### To do
Only the text is wanted; write out each record below exactly and exclude all pictures.

### Document layout detection data

________________________________________

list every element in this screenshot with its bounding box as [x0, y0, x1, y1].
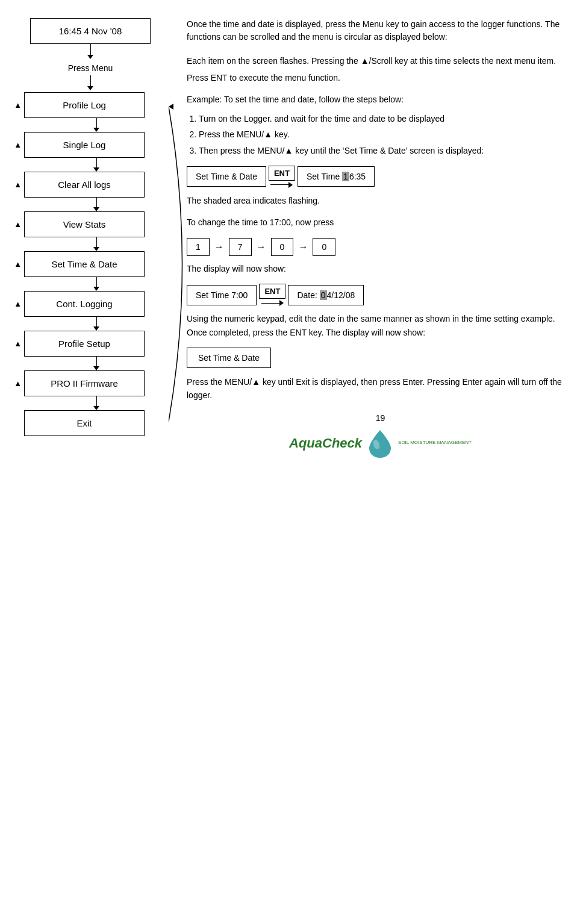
flow-wrapper: ▲Profile Log▲Single Log▲Clear All logs▲V… [12, 92, 169, 436]
svg-marker-0 [169, 104, 173, 110]
menu-box-0: Profile Log [24, 92, 145, 118]
connector-arrow-1 [93, 167, 99, 172]
time-display-box: 16:45 4 Nov '08 [30, 18, 151, 44]
example-heading-text: Example: To set the time and date, follo… [187, 95, 404, 104]
diag2-right-suffix: 4/12/08 [327, 290, 355, 300]
menu-box-8: Exit [24, 410, 145, 436]
press-menu-label: Press Menu [68, 63, 113, 73]
arrow-head-2 [279, 300, 284, 306]
connector-5 [12, 317, 169, 331]
connector-line-4 [96, 277, 97, 287]
menu-box-5: Cont. Logging [24, 291, 145, 317]
num-sequence-row: 1 → 7 → 0 → 0 [187, 238, 574, 256]
menu-box-4: Set Time & Date [24, 251, 145, 277]
connector-4 [12, 277, 169, 291]
press-menu-exit-text: Press the MENU/▲ key until Exit is displ… [187, 375, 574, 402]
diag1-left-box: Set Time & Date [187, 166, 266, 187]
final-box-container: Set Time & Date [187, 348, 574, 368]
num-arrow-3: → [298, 242, 308, 252]
connector-line-2 [96, 198, 97, 207]
flow-item-row-4: ▲Set Time & Date [12, 251, 169, 277]
flow-item-row-2: ▲Clear All logs [12, 172, 169, 198]
connector-line-3 [96, 237, 97, 247]
connector-arrow-4 [93, 287, 99, 291]
flow-item-row-8: Exit [12, 410, 169, 436]
connector-arrow-0 [93, 128, 99, 132]
num-arrow-2: → [257, 242, 266, 252]
triangle-marker-1: ▲ [12, 140, 22, 149]
num-box-2: 7 [229, 238, 252, 256]
left-column: 16:45 4 Nov '08 Press Menu ▲Profile Log▲… [6, 12, 175, 459]
triangle-marker-4: ▲ [12, 260, 22, 269]
num-box-4: 0 [313, 238, 335, 256]
connector-arrow-6 [93, 366, 99, 370]
step-a: Turn on the Logger. and wait for the tim… [199, 112, 574, 125]
connector-arrow-5 [93, 326, 99, 331]
keypad-text: Using the numeric keypad, edit the date … [187, 312, 574, 339]
aquacheck-drop-icon [366, 428, 394, 459]
connector-line-0 [96, 118, 97, 128]
diag1-right-box: Set Time 16:35 [298, 166, 375, 187]
diag2-left-label: Set Time 7:00 [196, 290, 248, 300]
triangle-marker-0: ▲ [12, 101, 22, 110]
display-show-text: The display will now show: [187, 262, 574, 275]
flow-item-row-0: ▲Profile Log [12, 92, 169, 118]
change-time-text: To change the time to 17:00, now press [187, 216, 574, 229]
connector-0 [12, 118, 169, 132]
connector-2 [12, 198, 169, 211]
aquacheck-text: AquaCheck [289, 435, 362, 451]
num-arrow-1: → [214, 242, 224, 252]
connector-1 [12, 158, 169, 172]
menu-box-3: View Stats [24, 211, 145, 237]
ent-arrow-line-1 [270, 182, 293, 188]
diagram2-row: Set Time 7:00 ENT Date: 04/12/08 [187, 284, 574, 306]
time-display-label: 16:45 4 Nov '08 [59, 26, 122, 36]
triangle-marker-7: ▲ [12, 379, 22, 388]
diag2-right-box: Date: 04/12/08 [288, 285, 364, 305]
triangle-marker-5: ▲ [12, 299, 22, 308]
ent-box-1: ENT [269, 166, 295, 181]
arrow-down-1 [87, 44, 93, 61]
ent-arrow-2: ENT [259, 284, 285, 306]
diag1-right-hl: 1 [342, 172, 349, 181]
connector-line-1 [96, 158, 97, 167]
triangle-marker-2: ▲ [12, 180, 22, 189]
menu-box-6: Profile Setup [24, 331, 145, 357]
num-box-1: 1 [187, 238, 210, 256]
connector-line-6 [96, 357, 97, 366]
final-box-label: Set Time & Date [198, 353, 260, 363]
diagram1-row: Set Time & Date ENT Set Time 16:35 [187, 166, 574, 188]
section1-p1: Each item on the screen flashes. Pressin… [187, 54, 574, 67]
connector-arrow-2 [93, 207, 99, 211]
flow-item-row-1: ▲Single Log [12, 132, 169, 158]
right-column: Once the time and date is displayed, pre… [181, 12, 580, 459]
menu-box-1: Single Log [24, 132, 145, 158]
connector-3 [12, 237, 169, 251]
connector-line-5 [96, 317, 97, 326]
connector-arrow-3 [93, 247, 99, 251]
shaded-text: The shaded area indicates flashing. [187, 194, 574, 207]
arrow-line-2 [261, 303, 279, 304]
diag1-left-label: Set Time & Date [196, 172, 257, 181]
ent-arrow-line-2 [261, 300, 284, 306]
diag2-left-box: Set Time 7:00 [187, 285, 257, 305]
menu-box-2: Clear All logs [24, 172, 145, 198]
triangle-marker-3: ▲ [12, 220, 22, 229]
steps-list: Turn on the Logger. and wait for the tim… [187, 112, 574, 157]
step-c: Then press the MENU/▲ key until the ‘Set… [199, 144, 574, 157]
num-box-3: 0 [271, 238, 294, 256]
arrow-down-2 [87, 75, 93, 92]
intro-text-content: Once the time and date is displayed, pre… [187, 19, 560, 42]
menu-box-7: PRO II Firmware [24, 370, 145, 396]
arrow-head [288, 182, 293, 188]
intro-text: Once the time and date is displayed, pre… [187, 18, 574, 43]
triangle-marker-6: ▲ [12, 339, 22, 348]
section1-p2: Press ENT to execute the menu function. [187, 71, 574, 84]
diag1-right-suffix: 6:35 [349, 172, 366, 181]
arrow-line [270, 184, 288, 185]
aquacheck-sub-text: SOIL MOISTURE MANAGEMENT [398, 440, 472, 446]
diag1-right-prefix: Set Time [307, 172, 342, 181]
section1-text: Each item on the screen flashes. Pressin… [187, 54, 574, 85]
flow-item-row-6: ▲Profile Setup [12, 331, 169, 357]
step-b: Press the MENU/▲ key. [199, 128, 574, 141]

________________________________________

### Exercise solution
list every element in this screenshot with its bounding box as [x0, y0, x1, y1].
flow-wrapper: ▲Profile Log▲Single Log▲Clear All logs▲V… [12, 92, 169, 436]
svg-marker-0 [169, 104, 173, 110]
menu-box-0: Profile Log [24, 92, 145, 118]
connector-arrow-1 [93, 167, 99, 172]
time-display-box: 16:45 4 Nov '08 [30, 18, 151, 44]
example-heading-text: Example: To set the time and date, follo… [187, 95, 404, 104]
diag2-right-suffix: 4/12/08 [327, 290, 355, 300]
menu-box-8: Exit [24, 410, 145, 436]
press-menu-label: Press Menu [68, 63, 113, 73]
arrow-head-2 [279, 300, 284, 306]
connector-5 [12, 317, 169, 331]
connector-line-4 [96, 277, 97, 287]
menu-box-5: Cont. Logging [24, 291, 145, 317]
num-sequence-row: 1 → 7 → 0 → 0 [187, 238, 574, 256]
menu-box-4: Set Time & Date [24, 251, 145, 277]
connector-4 [12, 277, 169, 291]
press-menu-exit-text: Press the MENU/▲ key until Exit is displ… [187, 375, 574, 402]
diag1-left-box: Set Time & Date [187, 166, 266, 187]
final-box-container: Set Time & Date [187, 348, 574, 368]
num-arrow-3: → [298, 242, 308, 252]
connector-line-2 [96, 198, 97, 207]
flow-item-row-4: ▲Set Time & Date [12, 251, 169, 277]
flow-item-row-2: ▲Clear All logs [12, 172, 169, 198]
connector-line-3 [96, 237, 97, 247]
connector-arrow-4 [93, 287, 99, 291]
flow-item-row-8: Exit [12, 410, 169, 436]
connector-arrow-0 [93, 128, 99, 132]
num-arrow-2: → [257, 242, 266, 252]
triangle-marker-1: ▲ [12, 140, 22, 149]
num-box-2: 7 [229, 238, 252, 256]
left-column: 16:45 4 Nov '08 Press Menu ▲Profile Log▲… [6, 12, 175, 459]
triangle-marker-4: ▲ [12, 260, 22, 269]
num-box-4: 0 [313, 238, 335, 256]
connector-arrow-6 [93, 366, 99, 370]
step-a: Turn on the Logger. and wait for the tim… [199, 112, 574, 125]
connector-arrow-5 [93, 326, 99, 331]
keypad-text: Using the numeric keypad, edit the date … [187, 312, 574, 339]
aquacheck-drop-icon [366, 428, 394, 459]
connector-line-0 [96, 118, 97, 128]
diag1-right-box: Set Time 16:35 [298, 166, 375, 187]
diag2-left-label: Set Time 7:00 [196, 290, 248, 300]
triangle-marker-0: ▲ [12, 101, 22, 110]
display-show-text: The display will now show: [187, 262, 574, 275]
flow-item-row-0: ▲Profile Log [12, 92, 169, 118]
change-time-text: To change the time to 17:00, now press [187, 216, 574, 229]
connector-0 [12, 118, 169, 132]
connector-2 [12, 198, 169, 211]
aquacheck-text: AquaCheck [289, 435, 362, 451]
num-arrow-1: → [214, 242, 224, 252]
connector-1 [12, 158, 169, 172]
menu-box-3: View Stats [24, 211, 145, 237]
ent-arrow-line-1 [270, 182, 293, 188]
diagram2-row: Set Time 7:00 ENT Date: 04/12/08 [187, 284, 574, 306]
time-display-label: 16:45 4 Nov '08 [59, 26, 122, 36]
triangle-marker-7: ▲ [12, 379, 22, 388]
diag2-right-box: Date: 04/12/08 [288, 285, 364, 305]
triangle-marker-5: ▲ [12, 299, 22, 308]
ent-box-1: ENT [269, 166, 295, 181]
arrow-down-1 [87, 44, 93, 61]
ent-arrow-2: ENT [259, 284, 285, 306]
diag1-right-hl: 1 [342, 172, 349, 181]
connector-line-1 [96, 158, 97, 167]
triangle-marker-2: ▲ [12, 180, 22, 189]
menu-box-6: Profile Setup [24, 331, 145, 357]
num-box-1: 1 [187, 238, 210, 256]
connector-line-6 [96, 357, 97, 366]
final-box-label: Set Time & Date [198, 353, 260, 363]
diagram1-row: Set Time & Date ENT Set Time 16:35 [187, 166, 574, 188]
section1-p1: Each item on the screen flashes. Pressin… [187, 54, 574, 67]
connector-arrow-2 [93, 207, 99, 211]
flow-item-row-1: ▲Single Log [12, 132, 169, 158]
right-column: Once the time and date is displayed, pre… [181, 12, 580, 459]
menu-box-1: Single Log [24, 132, 145, 158]
connector-3 [12, 237, 169, 251]
connector-line-5 [96, 317, 97, 326]
connector-arrow-3 [93, 247, 99, 251]
shaded-text: The shaded area indicates flashing. [187, 194, 574, 207]
arrow-line-2 [261, 303, 279, 304]
diag1-left-label: Set Time & Date [196, 172, 257, 181]
ent-arrow-line-2 [261, 300, 284, 306]
diag2-left-box: Set Time 7:00 [187, 285, 257, 305]
menu-box-2: Clear All logs [24, 172, 145, 198]
triangle-marker-3: ▲ [12, 220, 22, 229]
steps-list: Turn on the Logger. and wait for the tim… [187, 112, 574, 157]
step-c: Then press the MENU/▲ key until the ‘Set… [199, 144, 574, 157]
num-box-3: 0 [271, 238, 294, 256]
arrow-down-2 [87, 75, 93, 92]
intro-text-content: Once the time and date is displayed, pre… [187, 19, 560, 42]
menu-box-7: PRO II Firmware [24, 370, 145, 396]
arrow-head [288, 182, 293, 188]
intro-text: Once the time and date is displayed, pre… [187, 18, 574, 43]
triangle-marker-6: ▲ [12, 339, 22, 348]
section1-p2: Press ENT to execute the menu function. [187, 71, 574, 84]
diag1-right-suffix: 6:35 [349, 172, 366, 181]
arrow-line [270, 184, 288, 185]
aquacheck-sub-text: SOIL MOISTURE MANAGEMENT [398, 440, 472, 446]
diag1-right-prefix: Set Time [307, 172, 342, 181]
section1-text: Each item on the screen flashes. Pressin… [187, 54, 574, 85]
flow-item-row-6: ▲Profile Setup [12, 331, 169, 357]
step-b: Press the MENU/▲ key. [199, 128, 574, 141]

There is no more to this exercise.